Non mais le débat fondamental aujourd’hui, c’est l’Islam, sujet principal de toutes les discussions à chaque repas de famille, c’est bien connu, arrivant toujours généralement avant le dessert et après quelques verres de litres de rouge. Un sujet utile, pacificateur, purgatoire même, un peu comme un bon digestif, pour lequel il est de bon ton de partir en croisade, n’est ce pas ? Petit détail de l’histoire : il y a un siècle, c’étaient les Italiens, les Espagnols, et les Polonais qui étaient montrés du doigt et discriminés. Maintenant on ne les voit même plus comme des étrangers. Vous allez me dire, à chaque époque sa discrimination. C’est oublier que pendant la seconde guerre mondiale, 90% des Français étaient collabos et que 10% étaient soit déporté soit résistant. Et puis, à la libération, la magie s’opère et 90% des gens se retrouvent du jour au lendemain, résistants, contre 10% de collabos. En espérant qu’on ait évolué depuis ce temps là… ou pas.


Car au XXIème siècle, l’intégrisme et le populisme sont toujours omniprésents en politique. On continue à créer des ghettos, fermer les yeux sur la corruption de certains, favoriser au maximum la magouille, accuser les autres pour ne pas s’accuser soi-même. Et tout ça jusqu’à quand ? Jusqu’à ce que 80% des votants n’aillent même plus voter par dégoût de l’hypocrisie d’un pouvoir qui ne défend même plus des valeurs universelles et humanistes ? Vive la démocratie !

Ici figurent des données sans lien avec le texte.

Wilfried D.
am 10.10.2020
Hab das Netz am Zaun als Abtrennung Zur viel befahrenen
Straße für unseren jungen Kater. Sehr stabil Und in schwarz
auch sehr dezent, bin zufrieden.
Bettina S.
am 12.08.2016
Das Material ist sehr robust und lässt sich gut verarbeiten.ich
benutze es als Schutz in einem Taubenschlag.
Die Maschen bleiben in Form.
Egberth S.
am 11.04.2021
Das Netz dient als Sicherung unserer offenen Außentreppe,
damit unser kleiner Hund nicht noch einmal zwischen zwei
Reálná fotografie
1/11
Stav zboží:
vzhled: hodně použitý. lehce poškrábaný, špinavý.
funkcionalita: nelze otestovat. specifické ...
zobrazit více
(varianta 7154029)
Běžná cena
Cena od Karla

Jouer avec les peurs des gens, c’est jouer avec le feu et prendre le risque qu’à force de trop crier au loup, on ne croit plus du tout que le loup puisse arriver. Les gestes et les mots ont un sens quand on est RES-PON-SA-BLE politique. Pardonnez leur, ils ne savent pas ce qu’ils font ? Arriver à un tel point de lâcheté et de manque d’honneur, c’est risquer l’internement psychiatrique. Et pendant ce temps, de plus en plus de Français logent dans la rue, perdent leur boulot, les inégalités se creusant, ils n’ont plus de repères. Et face à ça le problème c’est l’immigration ? C’est oublier que rejeter le problème sur un groupe d’individus ne fait grandir personne humainement. Le vrai problème, c’est bien l’incompétence voire même l’inaction depuis 40 ans (tout parti politique confondu) de nos politiciens actuels. Et il est grand temps que cela change, car la coupe commence à être pleine.

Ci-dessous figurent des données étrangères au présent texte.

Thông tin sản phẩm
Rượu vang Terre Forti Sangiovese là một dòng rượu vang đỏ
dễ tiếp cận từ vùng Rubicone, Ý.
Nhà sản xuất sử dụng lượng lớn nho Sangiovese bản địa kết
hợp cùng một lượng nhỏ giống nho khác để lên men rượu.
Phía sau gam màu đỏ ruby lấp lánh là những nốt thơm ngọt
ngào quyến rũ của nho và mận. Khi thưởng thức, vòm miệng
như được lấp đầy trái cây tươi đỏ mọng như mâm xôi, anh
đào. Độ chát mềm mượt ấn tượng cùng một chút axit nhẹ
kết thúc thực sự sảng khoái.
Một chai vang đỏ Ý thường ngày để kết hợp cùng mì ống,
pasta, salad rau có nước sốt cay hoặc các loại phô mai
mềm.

Regardez ce qui s’est passé dans des nations soit disant moins civilisées et soit disant intégristes. Des millions de personnes ont mis à bas sans violence et de manière pacifique, des régimes liberticides. Maintenant regardons nous.
Il est marrant de voir que lors de notre propre révolution, nous avons massacré sous le régime de la Terreur et de l’Empire des dizaines de milliers de personnes. Il est d’autant plus marrant de savoir que nous avons soutenu jusqu’à leur chute les dictateurs de cette planète (et le pire c’est que nous continuons à nous prostituer encore aujourd’hui). Et il est encore plus marrant de s’apercevoir que les membres permanents du Conseil de Sécurité de l’ONU sont les principaux trafiquants d’armes au monde. 

La moralité de tout ça ? Il n'y en a aucune. Après tout, ces politiciens, qu’on les remette dans des bateaux.